Q: Quelles sont les clefs de votre réussite, là où toutes les autres expéditions internationales avaient échoué ?
Lionel Albrieux: « Préparation, détermination, compétence, engagement, fraternité d’armes et audace… Cet ensemble de paramètres et de qualités a permis notre réussite. On ne s’est jamais laissé gagner par le découragement et notre motivation s’est chaque jour renforcée ».

Q: Quelles ont été les principales difficultés attendues ou imprévisibles au départ ?

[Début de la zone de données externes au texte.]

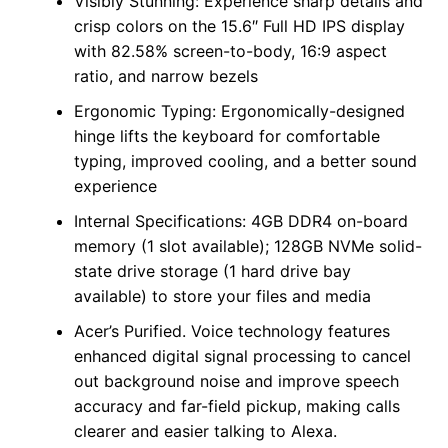
Visibly Stunning: Experience sharp details and
crisp colors on the 15.6″ Full HD IPS display
with 82.58% screen-to-body, 16:9 aspect
ratio, and narrow bezels
Ergonomic Typing: Ergonomically-designed
hinge lifts the keyboard for comfortable
typing, improved cooling, and a better sound
experience
Internal Specifications: 4GB DDR4 on-board
memory (1 slot available); 128GB NVMe solid-
state drive storage (1 hard drive bay
available) to store your files and media
Acer’s Purified. Voice technology features
enhanced digital signal processing to cancel
out background noise and improve speech
accuracy and far-field pickup, making calls
clearer and easier talking to Alexa.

Didier Jourdain: « Nos prises de risques ont été à la mesure de l’enjeu, c’est-à-dire pendant 30 jours au-delà des normes. Nous avons emprunté certaines voies devant lesquelles nous aurions calé dans une course en montagne +normale+. Nous avons pris toutes les décisions en commun. Même si nous avions tout prévu et envisagé au départ, nos incertitudes ont été permanentes jusqu’au dernier jour, quant à la durée de l’expédition, notre stock de nourriture, la résistance du matériel et des hommes, les inconnus d’une météo imprévisible, violente et toujours changeante. Nous ne savions pas que nous pouvions physiquement et mentalement aller aussi loin ».

Q: Avez-vous frôlé l’échec ?
Didier Jourdain: « Oui, tous les jours. Nous n’avons jamais été assurés du succès. Nous n’avons jamais eu la moindre marge dans aucun domaine. Nous sommes passés là ou nous devions passer, sous les chutes de séracs, les risques d’avalanches, les pièges des crevasses… Nous avons joué les funambules sur les crêtes jamais parcourues et toujours sous un vent soufflant parfois à 120 km/h. Nous avons toujours été sur le fil de Darwin, ainsi que nous avions baptisé l’expédition ».